Figure 3. Carbon and N stocks and C:N of leaves (circle), stems (triangle), and whole plants (square) for four shrubs. Each row corresponds to the species denoted in the N stock column. Arithmetic mean and standard error are reported for C and N stocks, and geometric mean and standard deviation are reported for C:N.

Figure 3. Carbon and N stocks and C:N of leaves (circle), stems (triangle), and whole plants (square) for four shrubs. Each row corresponds to the species denoted in the N stock column. Arithmetic mean and standard error are reported for C and N stocks, and geometric mean and standard deviation are reported for C:N.

We estimate that if changes in postfire stoichiometry had occurred in the absence of community turnover, mean community %N would have been 56 percent lower in recent burn plots and 38 percent lower in historic burn plots compared to if only changes in stoichiometry had occurred. This greater effect of community turnover compared to species-level stoichiometry is expected because the most and least N-rich species have an absolute difference in %N of 0.85 percent, whereas the %N of the most stoichiometrically flexible responsive species increased by just 0.52 percent (). Our %P analysis was limited by biomass to a few groups due to sampling limitation. Burn status did not significantly affect the %P of evergreen shrub leaves or stems (in contrast to increased %N), deciduous shrub or graminoid leaves, or lichen or moss biomass (Supplementary Table S1).

C, N, and P pool responses to burn history

Paralleling aboveground biomass loss patterns, at the community level, fire reduced plant and lichen C stock (F (2, 9) = 13.51, p = .002), with the effect greatest in the recent burn (77 percent reduction, p = .002) and a marginally significant effect in the historic burn compared to the reference (p = .08; ). Fire also impacted plant and lichen N stock (F (2, 9) = 12.11, p = .003); total N was 48 percent lower in the recent burn (p = .004) but had recovered to reference levels in the historic burn sites ().

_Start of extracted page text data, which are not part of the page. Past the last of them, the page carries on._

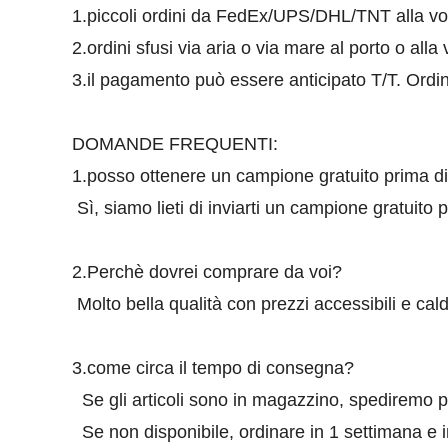
1.piccoli ordini da FedEx/UPS/DHL/TNT alla vost
2.ordini sfusi via aria o via mare al porto o alla 
3.il pagamento può essere anticipato T/T. Ord
DOMANDE FREQUENTI:
1.posso ottenere un campione gratuito prima di 
Sì, siamo lieti di inviarti un campione gratuito per
2.Perchè dovrei comprare da voi?
Molto bella qualità con prezzi accessibili e cald
3.come circa il tempo di consegna?
Se gli articoli sono in magazzino, spediremo p
Se non disponibile, ordinare in 1 settimana e i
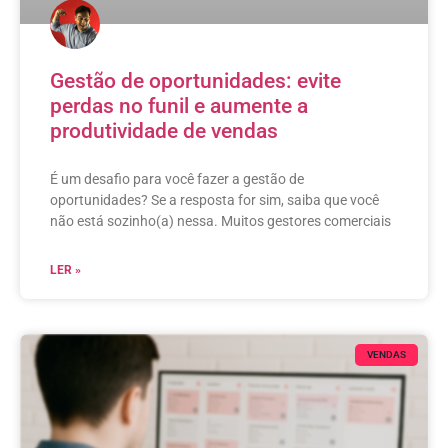
Gestão de oportunidades: evite
perdas no funil e aumente a
produtividade de vendas
É um desafio para você fazer a gestão de
oportunidades? Se a resposta for sim, saiba que você
não está sozinho(a) nessa. Muitos gestores comerciais
LER »
VENDAS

These community-level responses to fire were driven by changes in lichen, evergreen shrub, graminoids, and lichen C and N pools (). Lichen C stocks (which represent 66 percent of the total community C pool in the reference areas) were significantly reduced relative to the reference following burn but did not recover even decades following fire (92 percent reduction in the recent burn, p = .04 and 92 percent reduction in the historic burn, p = .05). This effect was paralleled in the lichen N stocks (88 percent reduction in the recent burn, p = .004 and 70 percent reduction in the historic burn, p = .01); lichen represents 37 percent of the total N pool in the reference areas. Evergreen shrub C pool was reduced in the recent burn by 65 percent (p = .04) compared to the reference. This pattern was driven by the two dominant evergreen shrubs: R. subarcticum and V. vitis-idaea. Burn status did not affect evergreen shrub N stock. Though burn status did not affect graminoid C stock, graminoid N stock had a marginally significant increase of 421 percent (p = .09) in the recent burn compared to the reference.

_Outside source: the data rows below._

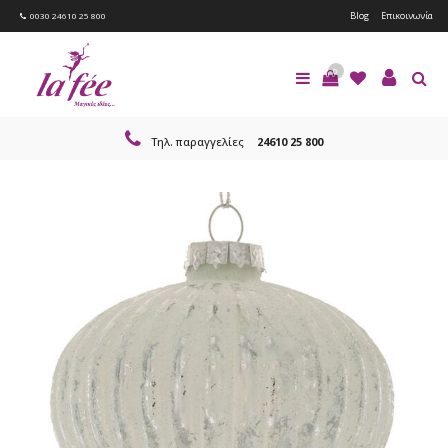
Blog
Επικοινωνία
0030 24610 25 800
0
Τηλ. παραγγελίες
24610 25 800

R. subarcticum leaf and stem P and moss P stocks were not significantly different between burn treatments. In contrast, lichen P stock was reduced by 83 percent in recent burn (p = .005) and by 72 percent (p = .014) in the historic burn compared to the reference, consistent with the marked and sustained reduction in lichen biomass postfire.

Discussion

Despite the tundra being considered a resilient ecosystem following fire disturbance (Holling Citation1973), nearly five decades after fire the YKD plant and lichen community did not fully recover to its baseline condition. Fire severely reduced lichen and evergreen shrub biomass four years after fire, and lichen biomass continued to be reduced four decades following fire. Further, we found that fire reduced aboveground C and N pools immediately following fire; these pool sizes were not significantly different from nonburned areas within four decades following fire, despite the sustained loss of lichen. However, fire substantially decreased community-level C:N in the recent burn areas, and this effect continued in the historic burn, demonstrating a persistent shift in community-level C:N driven by increased community-level %N.

Altered plant community composition likely reflects both an increase in nutrient availability following fire and ecological differences among functional groups (Gaglioti et al. Citation2021). Although we did not directly measure soil nutrient pools, our results indicate that plant-available soil N was also not dramatically reduced by fire. This is likely due to increased access to deeper and more abundant pools of inorganic nutrients as the active layer thawed more deeply during the growing season following fire (Abbott et al. Citation2021). Accessing these deeper nutrient pools is likely to be linked with increased belowground biomass, something that would be expected given the transition toward a vascular-dominated plant community. Thus, the postfire redistribution of nutrients among PFTs appears to support resilience of plant community C and N pools by favoring the establishment of PFTs with relatively N-rich aboveground biomass (Racine et al. Citation2004).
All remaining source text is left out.